I think this should be enought to get things working.

Good luck!

The following seems to have fixed it:

# chown root:nginx opcache/ session/ wsdlcache/

But I suppose a -R would have been in order if the caches had any files in them.

So are we using setfacl now instead of chown? And chmod? Always?

I still feel young but the fact that I’ve been using Linux since kernel 2.0.35 is starting to feel more like a liability than “experience”.

Default php-fpm runs under the apache account and use /var/lib/php/session

This is perfectly fine, especially as most packaged web app expect this. Ex: nginx + php-fpm + phpMyAdmin (from EPEL) works out-of-the-box, without any configuration change.

If you change the user running the fpm pool, you MUST use other directories (ex /var/lib/php/user_session) in the pool configuration file and set the proper permissions.

As explained in the www.conf file (in recent versions):

; Set the following data paths to directories owned by the FPM process user.
;
; Do not change the ownership of existing system directories, if the process
; user does not have write permission, create dedicated directories for this
; purpose.
;
; See warning about choosing the location of these directories on your system
; at http://php.net/session.save-path
php_value[session.save_handler] = files
php_value[session.save_path]    = /var/lib/php/session
php_value[soap.wsdl_cache_dir]  = /var/lib/php/wsdlcache
;php_value[opcache.file_cache]  = /var/lib/php/opcache

Else permissions will be restored to default (apache) during PHP update.

Well that’s annoying.

If I did the following:

setfacl -m g:nginx:rwx /var/lib/php/session

would it resolve the permissions issue with nginx writing sessions there?

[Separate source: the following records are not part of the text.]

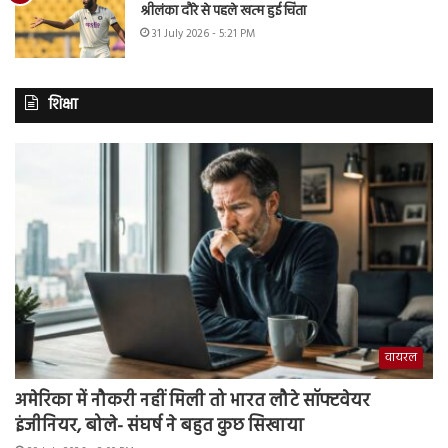
श्रीलंका दौरे से पहले खत्म हुई चिंता
31 July 2026 - 5:21 PM
शिक्षा
वायरल
अमेरिका में नौकरी नहीं मिली तो भारत लौटे सॉफ्टवेयर
इंजीनियर, बोले- संघर्ष ने बहुत कुछ सिखाया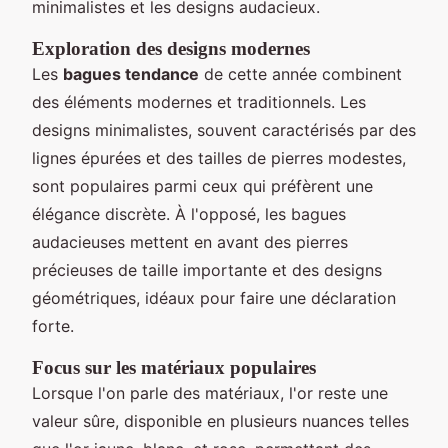
minimalistes et les designs audacieux.
Exploration des designs modernes
Les
bagues tendance
de cette année combinent
des éléments modernes et traditionnels. Les
designs minimalistes, souvent caractérisés par des
lignes épurées et des tailles de pierres modestes,
sont populaires parmi ceux qui préfèrent une
élégance discrète. À l'opposé, les bagues
audacieuses mettent en avant des pierres
précieuses de taille importante et des designs
géométriques, idéaux pour faire une déclaration
forte.
Focus sur les matériaux populaires
Lorsque l'on parle des matériaux, l'or reste une
valeur sûre, disponible en plusieurs nuances telles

Would a php update break this?

Would a php update break this?

Yes.

You should definitively use another set of directories (or simply use default “apache” account)

Will do.

But I’m just curious as to how one might use the apache account. Are you suggesting that nginx run under the apache account?

nginx runs under the nginx user and need read permission on static files
fpm runs under the apache user and need read permission on php files and write permission on some directories (session, temp, upload, …)

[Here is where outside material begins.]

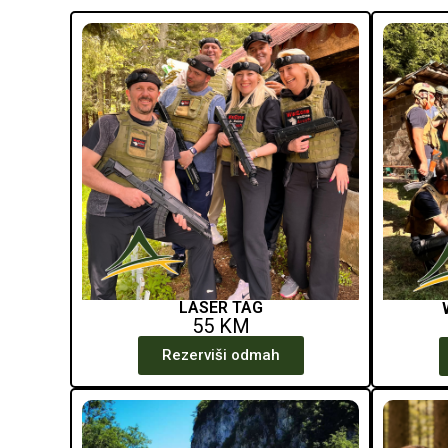
LASER TAG
55 KM
Rezerviši odmah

You can consider “apache” as the “www-data” of some other distributions.

So I should not have deleted the builtin apache user. That’s what I get for using google to configure my machine which generally suggests changing php-fpm user / group to nginx.

I have restored the apache user:

# groupadd -r -g 48 apache
# useradd -r -u 48 -g 48 -M -d /usr/share/httpd -s /sbin/nologin

changed /etc/php-fpm.d/www.conf and /var/lib/php dirs to stock and everything seems to be working fine.

php-fpm has a fixed idea on whom should own files. It’s either nginx or apache, but pay attention to how it’s set.

What I found was a week of pain trying to switch it, only to have it reverted with each upgrade. Just go with what it’s chosen, set your perms regardless, and be happy.